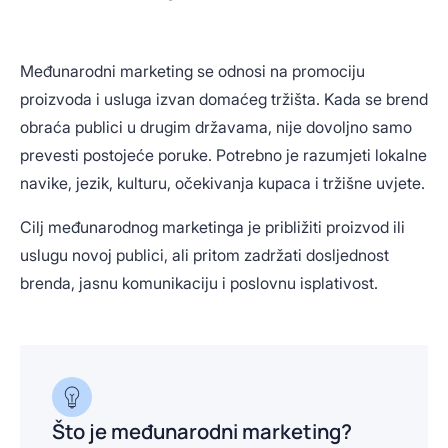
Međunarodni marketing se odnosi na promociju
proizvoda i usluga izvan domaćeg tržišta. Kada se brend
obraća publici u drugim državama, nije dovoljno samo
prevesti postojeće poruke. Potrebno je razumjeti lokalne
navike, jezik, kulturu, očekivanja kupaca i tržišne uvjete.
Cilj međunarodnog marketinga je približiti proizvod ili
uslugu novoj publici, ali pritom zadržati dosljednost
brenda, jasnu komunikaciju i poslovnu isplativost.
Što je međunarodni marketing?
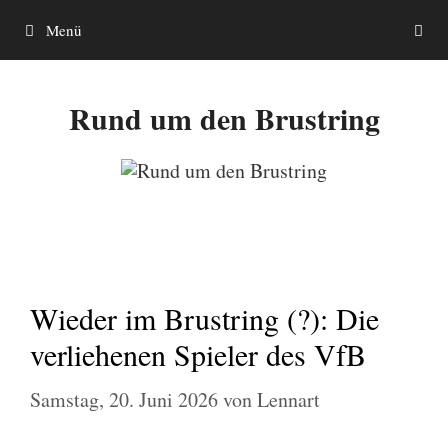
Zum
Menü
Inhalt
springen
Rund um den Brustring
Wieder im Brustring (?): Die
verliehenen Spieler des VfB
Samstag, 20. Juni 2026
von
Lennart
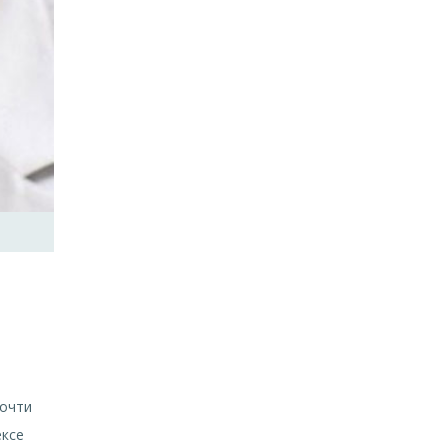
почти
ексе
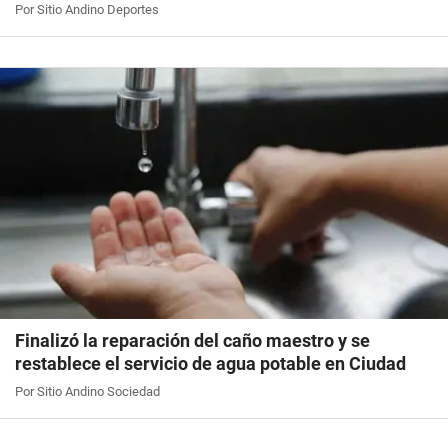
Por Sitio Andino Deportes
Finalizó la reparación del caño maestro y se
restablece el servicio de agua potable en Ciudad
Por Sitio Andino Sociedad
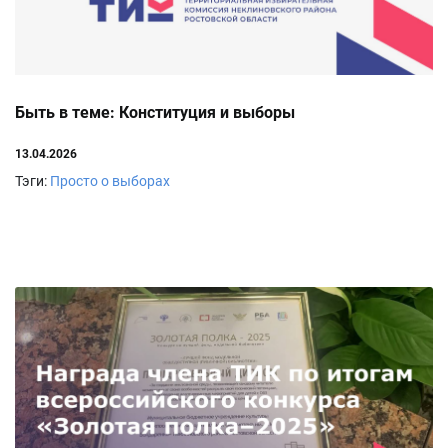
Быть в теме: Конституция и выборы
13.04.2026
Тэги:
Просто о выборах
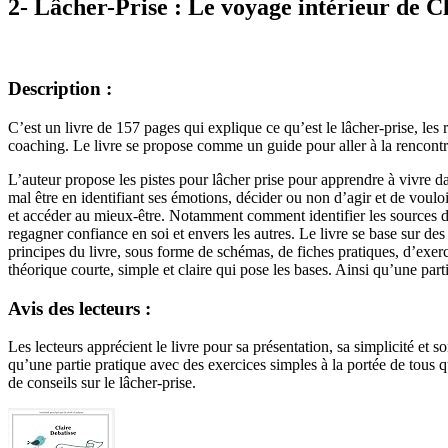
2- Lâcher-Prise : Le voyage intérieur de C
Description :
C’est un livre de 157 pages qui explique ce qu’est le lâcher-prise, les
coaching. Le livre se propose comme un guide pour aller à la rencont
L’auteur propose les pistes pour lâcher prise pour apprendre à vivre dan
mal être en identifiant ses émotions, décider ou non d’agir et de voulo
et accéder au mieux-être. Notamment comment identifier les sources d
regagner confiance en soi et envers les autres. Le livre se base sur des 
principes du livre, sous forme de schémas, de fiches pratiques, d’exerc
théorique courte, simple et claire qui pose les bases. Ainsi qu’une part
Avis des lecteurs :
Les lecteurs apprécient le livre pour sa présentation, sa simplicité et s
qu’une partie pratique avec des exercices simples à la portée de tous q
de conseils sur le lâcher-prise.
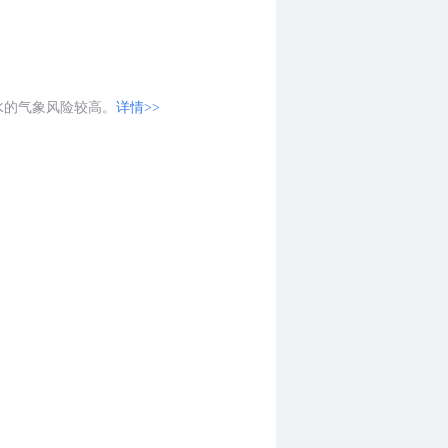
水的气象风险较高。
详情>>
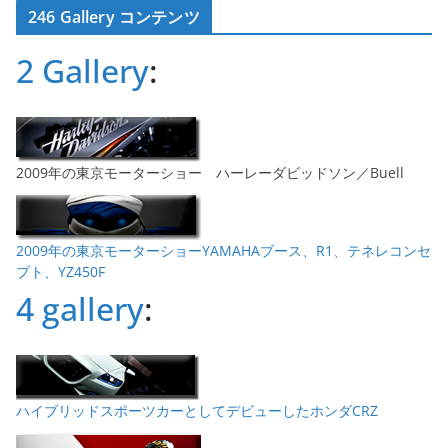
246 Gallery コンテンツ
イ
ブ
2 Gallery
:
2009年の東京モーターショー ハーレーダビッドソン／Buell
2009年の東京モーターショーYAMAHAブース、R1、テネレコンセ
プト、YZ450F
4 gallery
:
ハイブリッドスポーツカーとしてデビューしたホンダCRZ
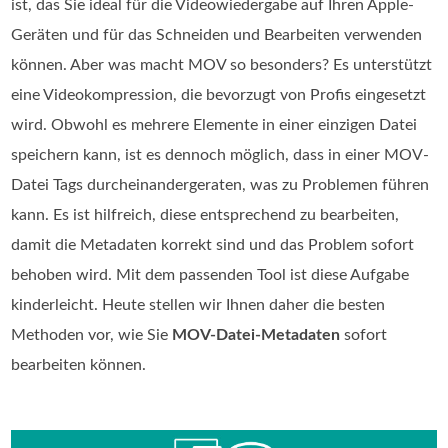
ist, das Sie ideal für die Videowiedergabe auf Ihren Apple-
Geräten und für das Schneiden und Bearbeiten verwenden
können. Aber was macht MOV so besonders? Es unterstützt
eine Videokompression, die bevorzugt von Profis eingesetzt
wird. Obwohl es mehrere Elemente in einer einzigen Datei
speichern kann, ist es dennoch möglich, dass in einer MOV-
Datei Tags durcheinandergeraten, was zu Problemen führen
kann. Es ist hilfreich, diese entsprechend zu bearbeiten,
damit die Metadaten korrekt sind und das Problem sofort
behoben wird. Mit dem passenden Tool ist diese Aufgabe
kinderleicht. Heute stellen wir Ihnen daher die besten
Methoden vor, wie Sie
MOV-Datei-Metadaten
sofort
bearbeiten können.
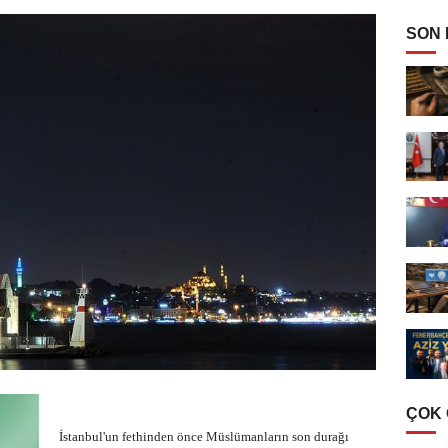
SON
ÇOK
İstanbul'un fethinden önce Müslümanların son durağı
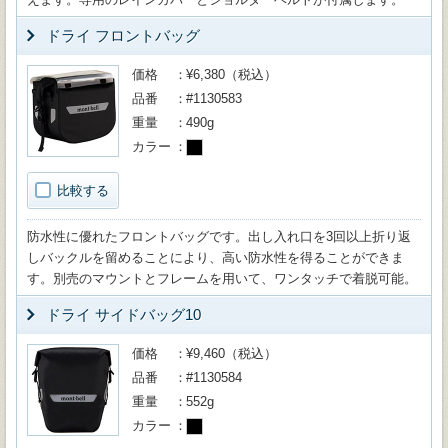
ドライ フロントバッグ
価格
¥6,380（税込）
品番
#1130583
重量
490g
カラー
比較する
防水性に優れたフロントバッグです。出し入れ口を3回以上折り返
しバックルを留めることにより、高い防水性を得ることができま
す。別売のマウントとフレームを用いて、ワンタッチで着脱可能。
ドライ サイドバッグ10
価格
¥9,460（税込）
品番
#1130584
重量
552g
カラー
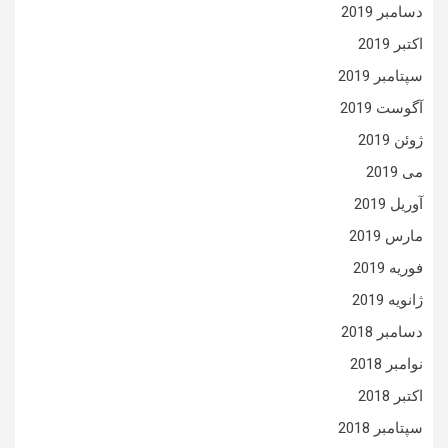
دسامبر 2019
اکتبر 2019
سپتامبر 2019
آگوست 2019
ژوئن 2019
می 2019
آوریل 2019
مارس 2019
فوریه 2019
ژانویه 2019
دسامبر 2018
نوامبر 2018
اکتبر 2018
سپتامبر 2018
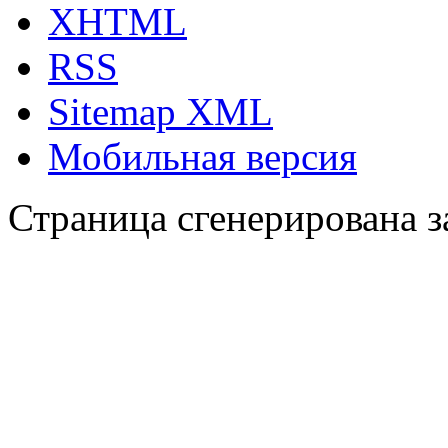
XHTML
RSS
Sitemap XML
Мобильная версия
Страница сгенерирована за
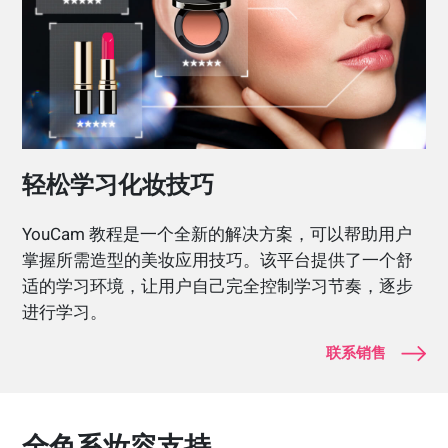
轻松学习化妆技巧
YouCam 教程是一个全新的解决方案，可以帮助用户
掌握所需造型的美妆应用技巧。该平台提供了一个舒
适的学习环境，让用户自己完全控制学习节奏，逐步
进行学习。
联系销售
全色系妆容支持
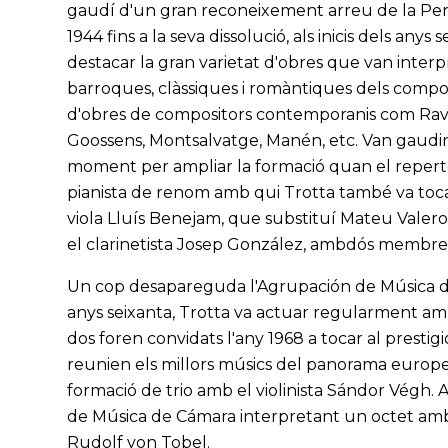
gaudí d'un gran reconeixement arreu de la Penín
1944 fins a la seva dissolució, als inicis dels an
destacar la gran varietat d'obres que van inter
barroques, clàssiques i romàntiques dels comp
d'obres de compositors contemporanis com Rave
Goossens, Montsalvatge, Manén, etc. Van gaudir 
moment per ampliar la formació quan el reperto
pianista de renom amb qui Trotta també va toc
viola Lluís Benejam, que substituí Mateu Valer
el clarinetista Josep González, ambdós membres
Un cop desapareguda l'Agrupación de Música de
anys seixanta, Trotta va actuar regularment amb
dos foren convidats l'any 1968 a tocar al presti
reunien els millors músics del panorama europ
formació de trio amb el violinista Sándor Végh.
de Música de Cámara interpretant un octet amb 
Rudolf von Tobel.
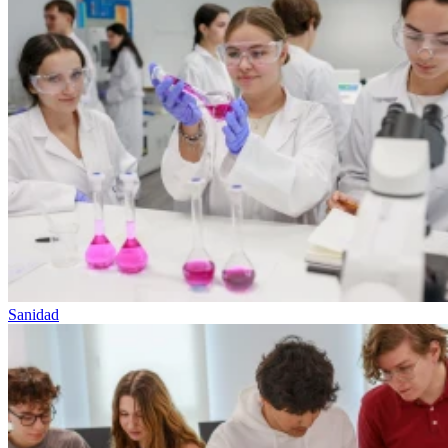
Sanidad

YOUR GOAL.
If a line of the data above contains "être", copy it out.

SOLUTION TO THIS EXERCISE.
mal être en identifiant ses émotions, décider ou non d’agir et de voulo
et accéder au mieux-être. Notamment comment identifier les sources d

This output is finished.